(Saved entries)
==========
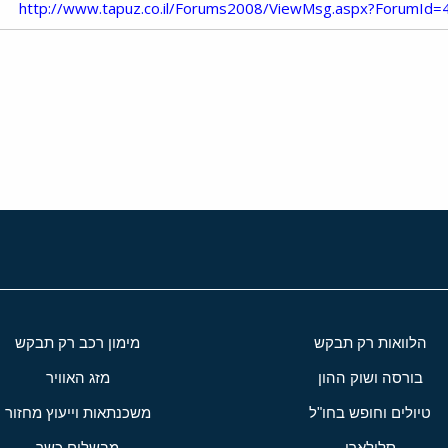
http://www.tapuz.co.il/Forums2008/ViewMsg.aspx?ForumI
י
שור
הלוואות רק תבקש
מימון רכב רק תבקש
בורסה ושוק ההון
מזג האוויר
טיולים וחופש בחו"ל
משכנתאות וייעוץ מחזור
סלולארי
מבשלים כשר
==========
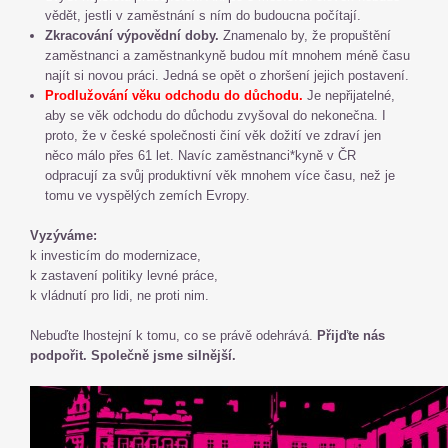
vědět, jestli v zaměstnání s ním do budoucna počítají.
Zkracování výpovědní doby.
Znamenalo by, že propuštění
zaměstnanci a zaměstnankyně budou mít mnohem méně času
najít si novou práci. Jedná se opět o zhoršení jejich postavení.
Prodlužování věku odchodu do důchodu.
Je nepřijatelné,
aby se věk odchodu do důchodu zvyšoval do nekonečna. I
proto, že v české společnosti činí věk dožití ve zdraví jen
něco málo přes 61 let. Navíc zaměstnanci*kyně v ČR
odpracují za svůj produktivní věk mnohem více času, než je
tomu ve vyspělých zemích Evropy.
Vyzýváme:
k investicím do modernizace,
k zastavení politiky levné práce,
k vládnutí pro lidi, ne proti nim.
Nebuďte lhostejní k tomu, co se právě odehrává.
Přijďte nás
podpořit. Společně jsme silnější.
==========
• _Work required_: Write out exactly the lines that fall from the line with "Znamenalo by, že propuštění" to the line with "podpořit. Společně jsme silnější." in the records above, keeping both ends.

• _Task response_:
Znamenalo by, že propuštění
zaměstnanci a zaměstnankyně budou mít mnohem méně času
najít si novou práci. Jedná se opět o zhoršení jejich postavení.
Prodlužování věku odchodu do důchodu.
Je nepřijatelné,
aby se věk odchodu do důchodu zvyšoval do nekonečna. I
proto, že v české společnosti činí věk dožití ve zdraví jen
něco málo přes 61 let. Navíc zaměstnanci*kyně v ČR
odpracují za svůj produktivní věk mnohem více času, než je
tomu ve vyspělých zemích Evropy.
Vyzýváme:
k investicím do modernizace,
k zastavení politiky levné práce,
k vládnutí pro lidi, ne proti nim.
Nebuďte lhostejní k tomu, co se právě odehrává.
Přijďte nás
podpořit. Společně jsme silnější.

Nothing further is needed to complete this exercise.